Matt’s Jambalaya Grits

1 tablespoon olive oil
1 cup chopped yellow onions
½ cup chopped green bell pepper
½ cup chopped celery
1 ½ teaspoons salt
1/8 teaspoon freshly ground black pepper
½ teaspoon cayenne
¼ pound Andouille or other smoked sausage, cut crosswise into ¼ inch this slices
¼ pound boiled ham, cut into small dice
1 tablespoon chopped garlic
½ cup peeled, seeded and chopped vine-ripened tomato
6 cups milk
2 cups quick-cooking white grits
½ pound medium-size shrimp, peeled and deveined
¼ cup chopped green onions or scallions(green part only)
¼ pound sharp white cheddar cheese, grated


In a large, heavy pot, heat the olive oil over medium high heat. Add the onions, bell pepper, celery, salt, black pepper and cayenne.

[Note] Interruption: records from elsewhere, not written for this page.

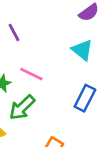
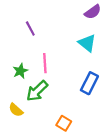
pink line: (31, 74) -> (45, 63), turned 60

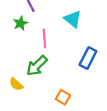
cyan triangle: (87, 43) -> (73, 19), moved
green star: (20, 71) -> (21, 23), moved

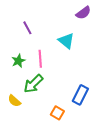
green star: (21, 23) -> (18, 61), moved
blue rectangle: (88, 58) -> (80, 95), moved

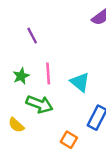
cyan triangle: (66, 41) -> (80, 82), moved
green arrow: (33, 84) -> (39, 104), turned -115

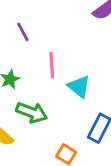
pink line: (48, 74) -> (52, 65), moved

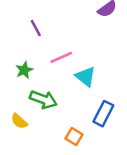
pink line: (52, 65) -> (61, 57), turned 70

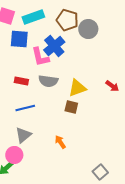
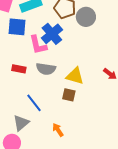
yellow triangle: (77, 88) -> (75, 76), turned 36
blue line: (25, 108) -> (34, 103), moved, turned 66

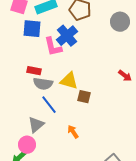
gray circle: (86, 17) -> (120, 22), moved
gray semicircle: (46, 69) -> (43, 84), moved
yellow triangle: (75, 76) -> (69, 81), moved

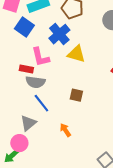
blue square: (32, 29) -> (24, 27), turned 30
pink L-shape: (53, 47) -> (40, 57), moved
yellow triangle: (69, 81) -> (76, 54), moved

Cook, stirring, until the vegetables are soft and lightly golden, about 4 minutes. Add the sausage and ham and continue to cook, stirring occasionally for 2 minutes.

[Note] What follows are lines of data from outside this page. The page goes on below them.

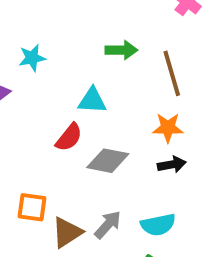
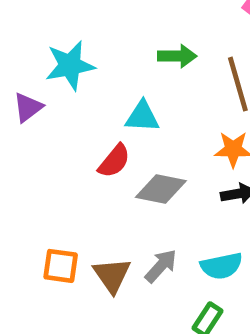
cyan star: (32, 58) -> (70, 65), size x1.5
orange square: (32, 207) -> (61, 266), moved
brown triangle: (67, 232) -> (112, 275), turned -32

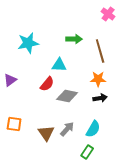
purple triangle: (28, 107) -> (10, 80), moved
orange square: (61, 266) -> (14, 124), moved
cyan semicircle: (222, 266) -> (93, 129), turned -48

Add the garlic and tomato and cook for 2 minutes. Add the milk and bring to a boil. Reduce the heat to medium and stir in the grits.

Stir for 2 minutes, and then add the shrimp. Cook, stirring until grits are tender and creamy. 7 to 8 minutes.

Stir in the green onions, then add the cheese and stir until it is completely melted, about 30 seconds. Serve hot right from the pot.